This work presents the description of the architecture of a novel enterprise security system, still in development, which can prevent and deal with the security flaws derived from the users in a company. Thus, the Multiplatform Usable Endpoint Security system (MUSES) considers diverse factors such as the information distribution, the type of accesses, the context where the users are, the category of users, or the mix between personal and private data, among others.
This system includes an event correlator and a risk and trust analysis engine to perform the decision process. MUSES follows a set of defined security rules, according to the enterprise security policies, but it is able to self-adapt the decisions and even create new security rules depending on the user behaviour, the specific device, and the situation or context.
To this aim MUSES applies machine learning and computational intelligence techniques which can also be used to predict potential unsafe or dangerous user’s behaviour.

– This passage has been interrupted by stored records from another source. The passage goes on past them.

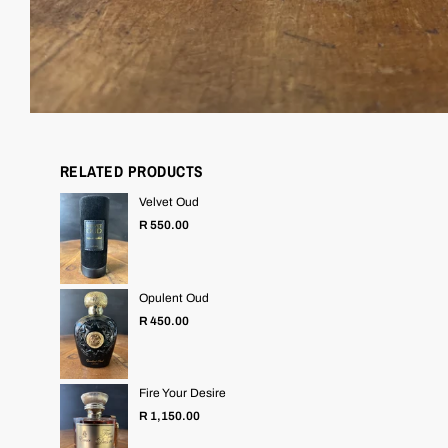
RELATED PRODUCTS
Velvet Oud
Regular
R 550.00
price
Opulent Oud
Regular
R 450.00
price
Fire Your Desire
Regular
R 1,150.00
price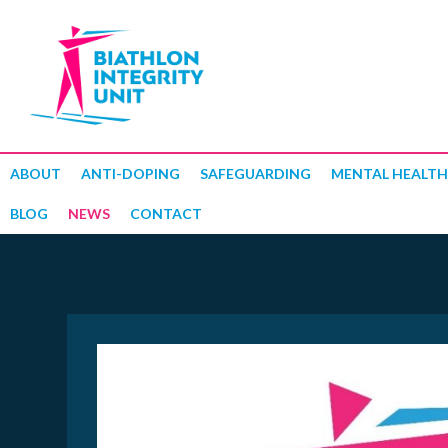
ABOUT
ANTI-DOPING
SAFEGUARDING
MENTAL HEALTH
BLOG
NEWS
CONTACT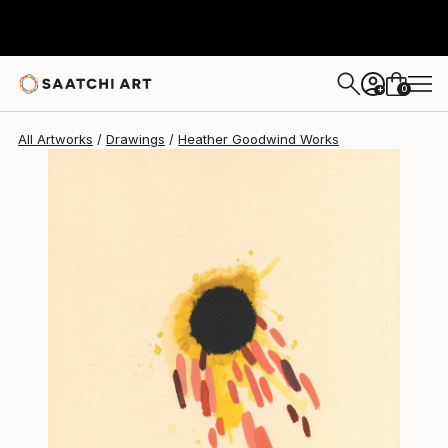
Heather Goodwind
$717
0
+
All Artworks
Drawings
Heather Goodwind Works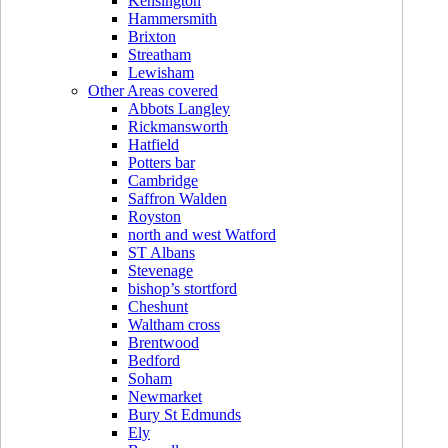
Kensington
Hammersmith
Brixton
Streatham
Lewisham
Other Areas covered
Abbots Langley
Rickmansworth
Hatfield
Potters bar
Cambridge
Saffron Walden
Royston
north and west Watford
ST Albans
Stevenage
bishop’s stortford
Cheshunt
Waltham cross
Brentwood
Bedford
Soham
Newmarket
Bury St Edmunds
Ely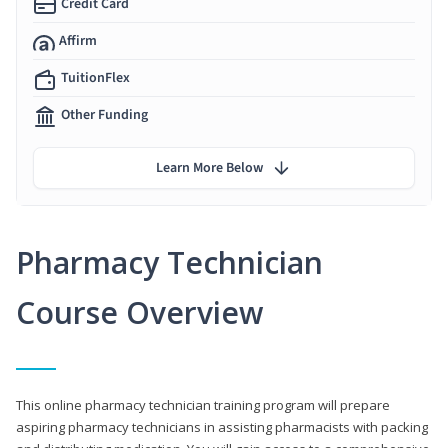
Credit Card
Affirm
TuitionFlex
Other Funding
Learn More Below
Pharmacy Technician
Course Overview
This online pharmacy technician training program will prepare
aspiring pharmacy technicians in assisting pharmacists with packing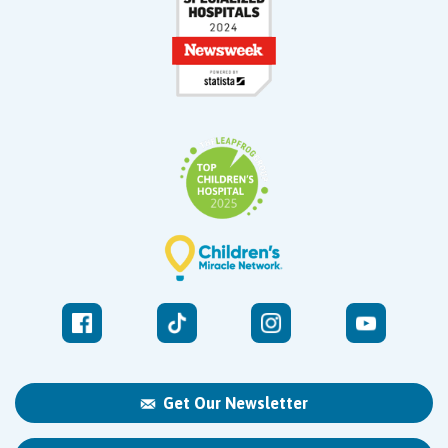
Get Our Newsletter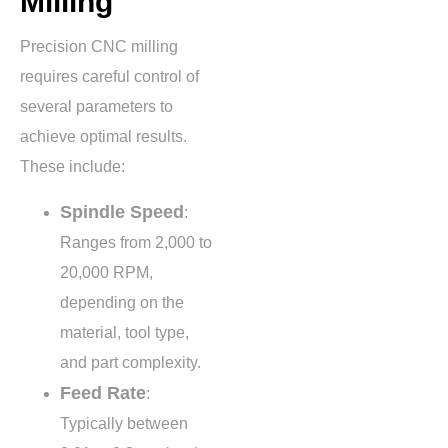
Milling
Precision CNC milling
requires careful control of
several parameters to
achieve optimal results.
These include:
Spindle Speed
:
Ranges from
2,000 to
20,000 RPM
,
depending on the
material, tool type,
and part complexity.
Feed Rate
:
Typically between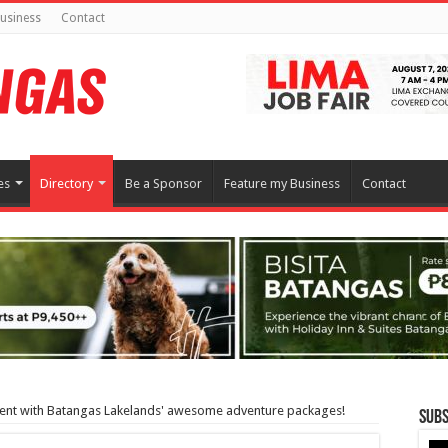
usiness
Contact
es
Directory
Be a Sponsor
Feature my Business
Contact
ment with Batangas Lakelands' awesome adventure packages!
Subs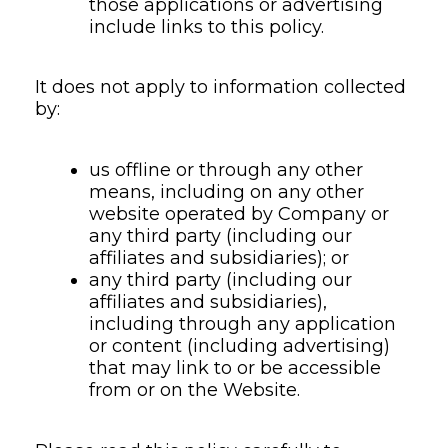
those applications or advertising
include links to this policy.
It does not apply to information collected
by:
us offline or through any other
means, including on any other
website operated by Company or
any third party (including our
affiliates and subsidiaries); or
any third party (including our
affiliates and subsidiaries),
including through any application
or content (including advertising)
that may link to or be accessible
from or on the Website.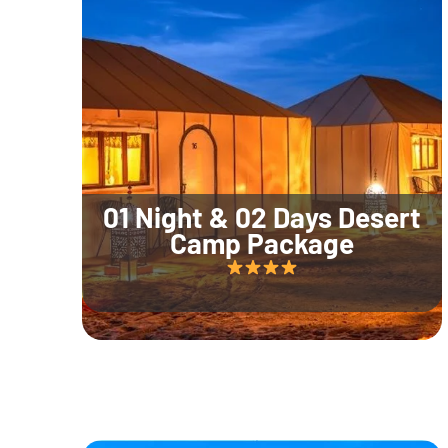
01 Night & 02 Days Desert
Camp Package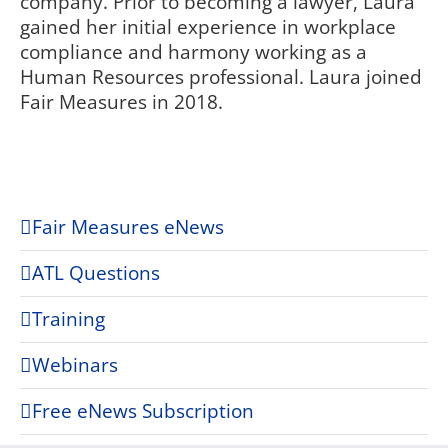
company. Prior to becoming a lawyer, Laura
gained her initial experience in workplace
compliance and harmony working as a
Human Resources professional. Laura joined
Fair Measures in 2018.
Fair Measures eNews
ATL Questions
Training
Webinars
Free eNews Subscription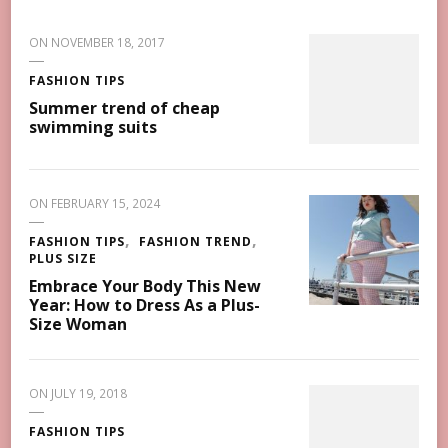
ON
NOVEMBER 18, 2017
FASHION TIPS
Summer trend of cheap
swimming suits
ON
FEBRUARY 15, 2024
FASHION TIPS
FASHION TREND
PLUS SIZE
Embrace Your Body This New
Year: How to Dress As a Plus-
Size Woman
ON
JULY 19, 2018
FASHION TIPS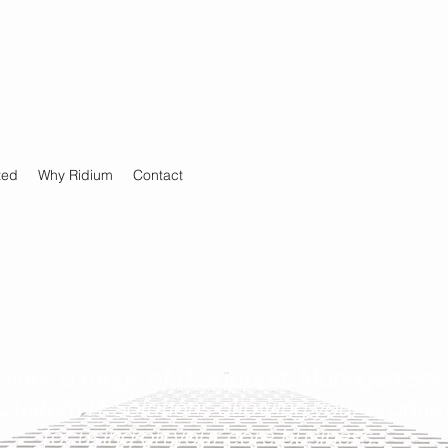
ted
Why Ridium
Contact
vides a range of IT Support, Managed Serv
Custom IT Solutions allowing your organiza
focusing on your core business.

08448380779 Call Girls In Diplomatic Enclave Women Seeking Men
MUSES: A Corporate User-Centric System which Applies Computational Intelligence Methods
1. Project No. 318508 FP7-ICT-2011-8
A corporate user-centric system
which applies
computational intelligence methods
Antonio Mora, Paloma de las Cuevas, J.J. Merelo
Sergio Zamarripa, Anna I. Esparcia, Miguel Juan
Markus Burvall, Henrik Arfwedson
Zardost Hodaie
The 29th Annual ACM Symposium on Applied Computing, SAC 2014
Track on Trust, Reputation, Evidence and other Collaboration Know-how
(TRECK 2014)
Gyeongju (Korea) - 25 March 2014
2. • MUSES Project Aims.
• Architecture Overview.
• Client Architecture.
• Server Architecture.
• Example
• Self-adaptive Event Correlation.
Index
2 SAC 2014 – TRECK – Gyeongju (Korea) - 25 March 2014
3. Why? - Motivation
• Perception of the user as “the enemy” in corporate
security.
• Users’ perception of security as a hindrance.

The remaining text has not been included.